──────── DATA PROVIDED ────────

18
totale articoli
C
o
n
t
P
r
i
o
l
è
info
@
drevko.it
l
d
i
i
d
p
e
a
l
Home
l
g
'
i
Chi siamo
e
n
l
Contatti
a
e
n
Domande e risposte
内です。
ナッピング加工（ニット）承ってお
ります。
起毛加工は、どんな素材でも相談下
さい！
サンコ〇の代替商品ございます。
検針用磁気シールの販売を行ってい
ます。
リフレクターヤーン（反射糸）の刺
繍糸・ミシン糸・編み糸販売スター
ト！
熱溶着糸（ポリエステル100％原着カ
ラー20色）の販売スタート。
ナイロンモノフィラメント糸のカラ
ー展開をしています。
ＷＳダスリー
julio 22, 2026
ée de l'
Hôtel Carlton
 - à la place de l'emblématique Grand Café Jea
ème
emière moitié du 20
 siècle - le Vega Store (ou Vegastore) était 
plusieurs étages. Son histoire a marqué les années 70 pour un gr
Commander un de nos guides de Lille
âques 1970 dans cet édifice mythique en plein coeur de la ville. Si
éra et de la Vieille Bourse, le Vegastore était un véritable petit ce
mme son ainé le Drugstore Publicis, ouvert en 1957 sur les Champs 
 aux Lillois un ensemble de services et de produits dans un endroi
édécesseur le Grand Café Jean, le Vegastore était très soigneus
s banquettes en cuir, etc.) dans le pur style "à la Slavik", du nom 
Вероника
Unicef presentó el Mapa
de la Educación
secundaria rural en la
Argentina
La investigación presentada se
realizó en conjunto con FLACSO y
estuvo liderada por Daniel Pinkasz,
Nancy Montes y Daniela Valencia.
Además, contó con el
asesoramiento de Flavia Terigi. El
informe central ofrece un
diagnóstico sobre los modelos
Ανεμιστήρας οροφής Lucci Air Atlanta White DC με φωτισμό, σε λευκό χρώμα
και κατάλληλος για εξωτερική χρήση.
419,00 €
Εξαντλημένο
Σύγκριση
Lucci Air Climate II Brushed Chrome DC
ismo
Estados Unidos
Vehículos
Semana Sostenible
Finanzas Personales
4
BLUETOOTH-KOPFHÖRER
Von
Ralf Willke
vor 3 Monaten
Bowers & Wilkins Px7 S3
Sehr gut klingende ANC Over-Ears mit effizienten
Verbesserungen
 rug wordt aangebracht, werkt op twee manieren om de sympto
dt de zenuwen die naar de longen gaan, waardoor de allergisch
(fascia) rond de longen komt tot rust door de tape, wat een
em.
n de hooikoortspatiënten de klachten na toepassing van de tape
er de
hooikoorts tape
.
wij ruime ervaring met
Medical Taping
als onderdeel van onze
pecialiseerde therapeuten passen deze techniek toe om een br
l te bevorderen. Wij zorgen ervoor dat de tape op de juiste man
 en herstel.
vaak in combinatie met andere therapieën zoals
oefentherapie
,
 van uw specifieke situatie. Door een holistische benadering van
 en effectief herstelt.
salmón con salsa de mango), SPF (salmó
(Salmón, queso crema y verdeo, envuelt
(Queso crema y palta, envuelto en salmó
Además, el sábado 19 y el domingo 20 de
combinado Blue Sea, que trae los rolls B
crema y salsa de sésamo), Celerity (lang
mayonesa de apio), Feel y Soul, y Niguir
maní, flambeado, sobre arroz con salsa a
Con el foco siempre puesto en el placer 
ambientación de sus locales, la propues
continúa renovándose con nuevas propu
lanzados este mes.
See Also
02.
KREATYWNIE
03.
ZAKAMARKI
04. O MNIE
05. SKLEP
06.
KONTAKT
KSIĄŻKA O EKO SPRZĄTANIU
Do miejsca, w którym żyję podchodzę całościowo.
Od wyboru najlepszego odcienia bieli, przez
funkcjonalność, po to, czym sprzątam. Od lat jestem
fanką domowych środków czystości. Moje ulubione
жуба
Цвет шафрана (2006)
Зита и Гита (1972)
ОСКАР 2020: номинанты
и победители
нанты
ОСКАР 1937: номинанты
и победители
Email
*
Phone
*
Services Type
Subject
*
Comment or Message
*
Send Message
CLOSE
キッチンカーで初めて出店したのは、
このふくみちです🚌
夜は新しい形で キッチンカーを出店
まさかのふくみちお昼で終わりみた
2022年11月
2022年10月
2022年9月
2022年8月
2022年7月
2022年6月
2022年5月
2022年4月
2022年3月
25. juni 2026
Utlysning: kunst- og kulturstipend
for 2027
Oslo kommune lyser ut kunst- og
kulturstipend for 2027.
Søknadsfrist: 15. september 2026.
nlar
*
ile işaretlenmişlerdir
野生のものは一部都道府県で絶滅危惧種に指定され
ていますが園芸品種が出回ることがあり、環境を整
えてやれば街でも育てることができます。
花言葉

────────

▸ **TASK DESCRIPTION**:
Write out each entry again, leaving every word as it is.

▸ **EXERCISE SOLUTION**:
18
totale articoli
C
o
n
t
P
r
i
o
l
è
info
@
drevko.it
l
d
i
i
d
p
e
a
l
Home
l
g
'
i
Chi siamo
e
n
l
Contatti
a
e
n
Domande e risposte
内です。
ナッピング加工（ニット）承ってお
ります。
起毛加工は、どんな素材でも相談下
さい！
サンコ〇の代替商品ございます。
検針用磁気シールの販売を行ってい
ます。
リフレクターヤーン（反射糸）の刺
繍糸・ミシン糸・編み糸販売スター
ト！
熱溶着糸（ポリエステル100％原着カ
ラー20色）の販売スタート。
ナイロンモノフィラメント糸のカラ
ー展開をしています。
ＷＳダスリー
julio 22, 2026
ée de l'
Hôtel Carlton
 - à la place de l'emblématique Grand Café Jea
ème
emière moitié du 20
 siècle - le Vega Store (ou Vegastore) était 
plusieurs étages. Son histoire a marqué les années 70 pour un gr
Commander un de nos guides de Lille
âques 1970 dans cet édifice mythique en plein coeur de la ville. Si
éra et de la Vieille Bourse, le Vegastore était un véritable petit ce
mme son ainé le Drugstore Publicis, ouvert en 1957 sur les Champs 
 aux Lillois un ensemble de services et de produits dans un endroi
édécesseur le Grand Café Jean, le Vegastore était très soigneus
s banquettes en cuir, etc.) dans le pur style "à la Slavik", du nom 
Вероника
Unicef presentó el Mapa
de la Educación
secundaria rural en la
Argentina
La investigación presentada se
realizó en conjunto con FLACSO y
estuvo liderada por Daniel Pinkasz,
Nancy Montes y Daniela Valencia.
Además, contó con el
asesoramiento de Flavia Terigi. El
informe central ofrece un
diagnóstico sobre los modelos
Ανεμιστήρας οροφής Lucci Air Atlanta White DC με φωτισμό, σε λευκό χρώμα
και κατάλληλος για εξωτερική χρήση.
419,00 €
Εξαντλημένο
Σύγκριση
Lucci Air Climate II Brushed Chrome DC
ismo
Estados Unidos
Vehículos
Semana Sostenible
Finanzas Personales
4
BLUETOOTH-KOPFHÖRER
Von
Ralf Willke
vor 3 Monaten
Bowers & Wilkins Px7 S3
Sehr gut klingende ANC Over-Ears mit effizienten
Verbesserungen
 rug wordt aangebracht, werkt op twee manieren om de sympto
dt de zenuwen die naar de longen gaan, waardoor de allergisch
(fascia) rond de longen komt tot rust door de tape, wat een
em.
n de hooikoortspatiënten de klachten na toepassing van de tape
er de
hooikoorts tape
.
wij ruime ervaring met
Medical Taping
als onderdeel van onze
pecialiseerde therapeuten passen deze techniek toe om een br
l te bevorderen. Wij zorgen ervoor dat de tape op de juiste man
 en herstel.
vaak in combinatie met andere therapieën zoals
oefentherapie
,
 van uw specifieke situatie. Door een holistische benadering van
 en effectief herstelt.
salmón con salsa de mango), SPF (salmó
(Salmón, queso crema y verdeo, envuelt
(Queso crema y palta, envuelto en salmó
Además, el sábado 19 y el domingo 20 de
combinado Blue Sea, que trae los rolls B
crema y salsa de sésamo), Celerity (lang
mayonesa de apio), Feel y Soul, y Niguir
maní, flambeado, sobre arroz con salsa a
Con el foco siempre puesto en el placer 
ambientación de sus locales, la propues
continúa renovándose con nuevas propu
lanzados este mes.
See Also
02.
KREATYWNIE
03.
ZAKAMARKI
04. O MNIE
05. SKLEP
06.
KONTAKT
KSIĄŻKA O EKO SPRZĄTANIU
Do miejsca, w którym żyję podchodzę całościowo.
Od wyboru najlepszego odcienia bieli, przez
funkcjonalność, po to, czym sprzątam. Od lat jestem
fanką domowych środków czystości. Moje ulubione
жуба
Цвет шафрана (2006)
Зита и Гита (1972)
ОСКАР 2020: номинанты
и победители
нанты
ОСКАР 1937: номинанты
и победители
Email
*
Phone
*
Services Type
Subject
*
Comment or Message
*
Send Message
CLOSE
キッチンカーで初めて出店したのは、
このふくみちです🚌
夜は新しい形で キッチンカーを出店
まさかのふくみちお昼で終わりみた
2022年11月
2022年10月
2022年9月
2022年8月
2022年7月
2022年6月
2022年5月
2022年4月
2022年3月
25. juni 2026
Utlysning: kunst- og kulturstipend
for 2027
Oslo kommune lyser ut kunst- og
kulturstipend for 2027.
Søknadsfrist: 15. september 2026.
nlar
*
ile işaretlenmişlerdir
野生のものは一部都道府県で絶滅危惧種に指定され
ていますが園芸品種が出回ることがあり、環境を整
えてやれば街でも育てることができます。
花言葉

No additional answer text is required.